State data show that of the 240 COVID-19 related deaths in Bucks County, 178 of those came from nursing homes or long-term care facilities — almost 75 percent of the total.

The same data set shows that of 3,356 confirmed coronavirus cases in the county, 834 are nursing home patients and another 161 are nursing home workers. Those two subsets account for nearly 30 percent of all cases in the county.

Lyndsay Kensinger, spokeswoman for Wolf, told the Delaware Valley Journal that the administration is maintaining “consistent contact with state and local officials” during the crisis, but did not comment on the specific request from Bucks County.

“We are planning a measured and strategic approach to allowing Pennsylvanians to return to work safely to prevent a resurgence of the virus,” Lyndsay Kensinger said. “This must be done in the most effective, efficient, and risk-adverse method possible to balance our return to economic stability, while at the same time continuing to keep Pennsylvanians safe by controlling the spread of disease.”

At a Monday news conference, Pennsylvania Health Secretary Rachel Levine was asked if the administration’s plans to protect the state should be more focused on the elderly in long-term care.

“It would not be possible to close all of those facilities,” Levine said. “There are 695 nursing homes and several thousand personal care homes, all taking care of, predominantly, seniors. And we have been working very hard throughout this entire process on protecting those homes as much as possible.”
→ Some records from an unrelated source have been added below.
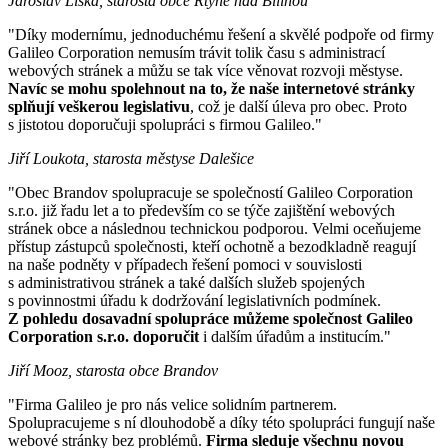
Jaroslav Liška, starosta obce Rtyně nad Bílinou
"Díky modernímu, jednoduchému řešení a skvělé podpoře od firmy
Galileo Corporation nemusím trávit tolik času s administrací
webových stránek a můžu se tak více věnovat rozvoji městyse.
Navíc se mohu spolehnout na to, že naše internetové stránky
splňují veškerou legislativu
, což je další úleva pro obec. Proto
s jistotou doporučuji spolupráci s firmou Galileo."
Jiří Loukota, starosta městyse Dalešice
"Obec Brandov spolupracuje se společností Galileo Corporation
s.r.o. již řadu let a to především co se týče zajištění webových
stránek obce a následnou technickou podporou. Velmi oceňujeme
přístup zástupců společnosti, kteří ochotně a bezodkladně reagují
na naše podněty v případech řešení pomoci v souvislosti
s administrativou stránek a také dalších služeb spojených
s povinnostmi úřadu k dodržování legislativních podmínek.
Z pohledu dosavadní spolupráce můžeme společnost Galileo
Corporation s.r.o. doporučit
i dalším úřadům a institucím."
Jiří Mooz, starosta obce Brandov
"Firma Galileo je pro nás velice solidním partnerem.
Spolupracujeme s ní dlouhodobě a díky této spolupráci fungují naše
webové stránky bez problémů.
Firma sleduje všechnu novou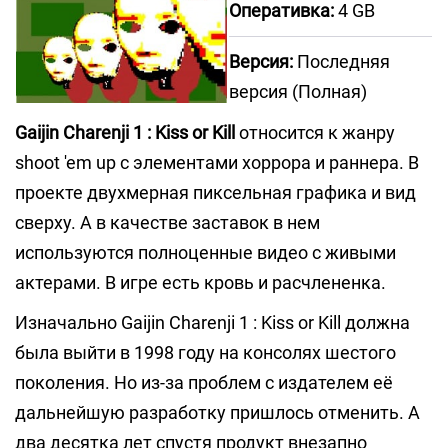
Оперативка:
4 GB
Версия:
Последняя
версия (Полная)
Gaijin Charenji 1 : Kiss or Kill
относится к жанру
shoot 'em up с элементами хоррора и раннера. В
проекте двухмерная пиксельная графика и вид
сверху. А в качестве заставок в нем
используются полноценные видео с живыми
актерами. В игре есть кровь и расчлененка.
Изначально Gaijin Charenji 1 : Kiss or Kill должна
была выйти в 1998 году на консолях шестого
поколения. Но из-за проблем с издателем её
дальнейшую разработку пришлось отменить. А
два десятка лет спустя продукт внезапно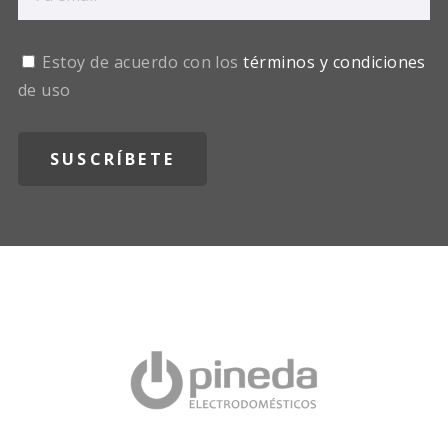
Estoy de acuerdo con los
términos y condiciones
de uso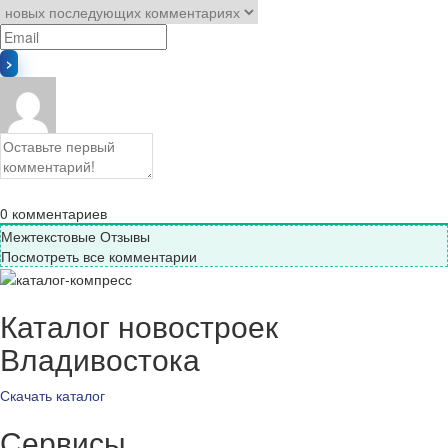
0
комментариев
Межтекстовые Отзывы
Посмотреть все комментарии
Каталог новостроек
Владивостока
Скачать каталог
Сервисы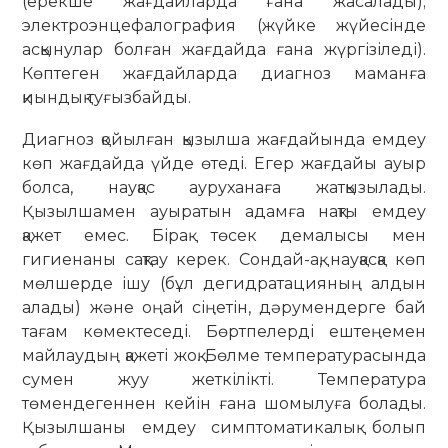
(ерекше жағдайларда ғана жасалады);
электроэнцефалография (жүйке жүйесінде
асқынулар болған жағдайда ғана жүргізіледі).
Көптеген жағдайларда диагноз маманға
қиындық туғызбайды.
Диагноз қойылған қызылша жағдайында емдеу
көп жағдайда үйде өтеді. Егер жағдайы ауыр
болса, науқас ауруханаға жатқызылады.
Қызылшамен ауыратын адамға нақты емдеу
қажет емес. Бірақ төсек демалысы мен
гигиенаны сақтау керек. Сондай-ақ, науқасқа көп
мөлшерде ішу (бұл дегидратацияның алдын
алады) және оңай сіңетін, дәрумендерге бай
тағам көмектеседі. Бөртпелерді ештеңемен
майлаудың қажеті жоқ. Бөлме температурасында
сумен жуу жеткілікті. Температура
төмендегеннен кейін ғана шомылуға болады.
Қызылшаны емдеу симптоматикалық болып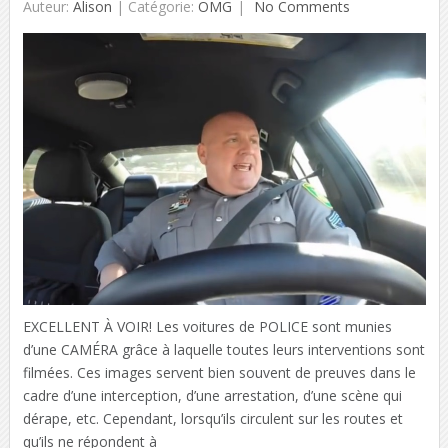
Auteur:
Alison
|
Catégorie:
OMG
No Comments
EXCELLENT À VOIR! Les voitures de POLICE sont munies
d’une CAMÉRA grâce à laquelle toutes leurs interventions sont
filmées. Ces images servent bien souvent de preuves dans le
cadre d’une interception, d’une arrestation, d’une scène qui
dérape, etc. Cependant, lorsqu’ils circulent sur les routes et
qu’ils ne répondent à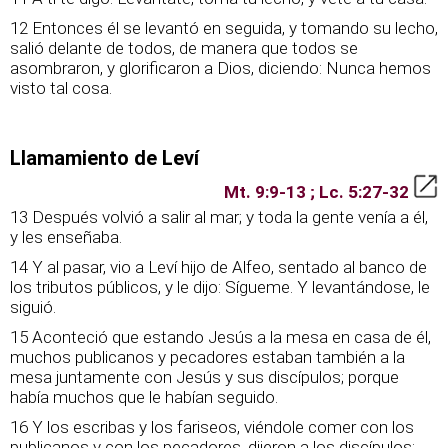
12 Entonces él se levantó en seguida, y tomando su lecho,
salió delante de todos, de manera que todos se
asombraron, y glorificaron a Dios, diciendo: Nunca hemos
visto tal cosa.
Llamamiento de Leví
Mt. 9:9-13 ; Lc. 5:27-32
13 Después volvió a salir al mar; y toda la gente venía a él,
y les enseñaba.
14 Y al pasar, vio a Leví hijo de Alfeo, sentado al banco de
los tributos públicos, y le dijo: Sígueme. Y levantándose, le
siguió.
15 Aconteció que estando Jesús a la mesa en casa de él,
muchos publicanos y pecadores estaban también a la
mesa juntamente con Jesús y sus discípulos; porque
había muchos que le habían seguido.
16 Y los escribas y los fariseos, viéndole comer con los
publicanos y con los pecadores, dijeron a los discípulos: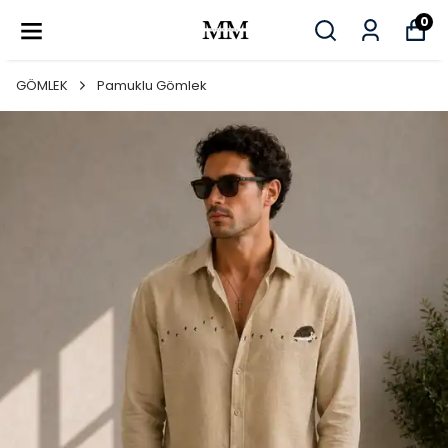
0
GÖMLEK
Pamuklu Gömlek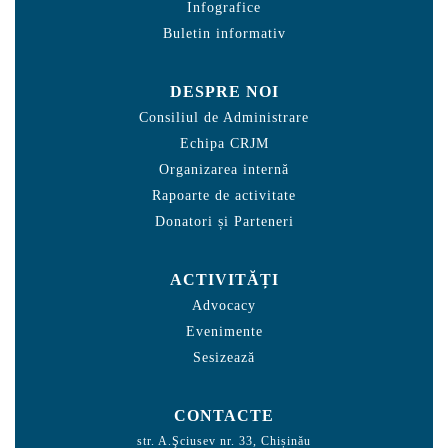
Infografice
Buletin informativ
DESPRE NOI
Consiliul de Administrare
Echipa CRJM
Organizarea internă
Rapoarte de activitate
Donatori și Parteneri
ACTIVITĂȚI
Advocacy
Evenimente
Sesizează
CONTACTE
str. A.Şciusev nr. 33, Chișinău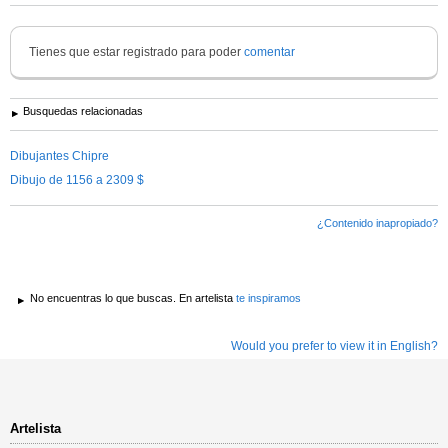
Tienes que estar registrado para poder
comentar
Busquedas relacionadas
Dibujantes Chipre
Dibujo de 1156 a 2309 $
¿Contenido inapropiado?
No encuentras lo que buscas. En artelista
te inspiramos
Would you prefer to view it in English?
Artelista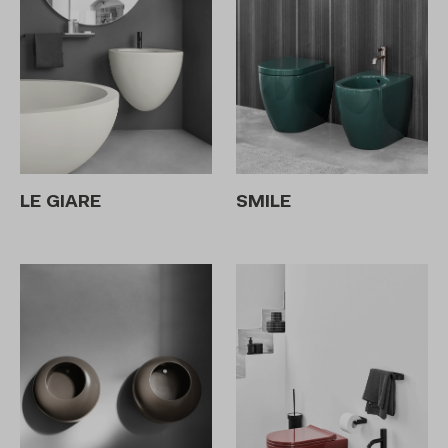
LE GIARE
SMILE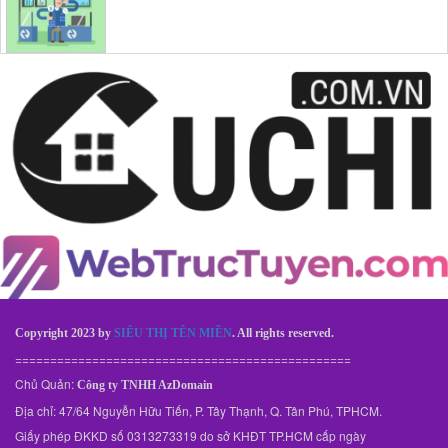
Copyright 2023 by
SIÊU THỊ TÊN MIỀN
. All rights reserved.
================================================
Chủ Quản:
Công ty TNHH AzDomain
Địa chỉ: 47/64 Nguyễn Hữu Tiến, P. Tây Thạnh, Q. Tân Phú, TPHCM.
Giấy phép ĐKKD số 0313273319 do sở KHĐT TP.HCM cấp ngày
The state’s data show how concentrated much of the coronavirus outbreak in Bucks County is in long-term care facilities compared to a county like Philadelphia, which has 13,316 confirmed cases, but only 1,388 of them in nursing homes.

Almost 30 percent of Bucks County confirmed cases are in long-term facilities, while in Philadelphia it’s just 10 percent.

Last week, Bucks County announced it had counted 100 new COVID-19 deaths over a nine-day period, most of those coming from nursing homes, with one particularly hard hit.

“County Coroner Meredith J. Buck said 22 residents at the [Neshaminy Manor] county home who died had tested positive for COVID-19, in addition to seven presumed to have died from the virus,” the Philadelphia Inquirer reported. “Test results for four other deaths are pending.”

As of Tuesday, Pennsylvania’s internal data showed 50,957 COVID-19 cases with 3,012 deaths.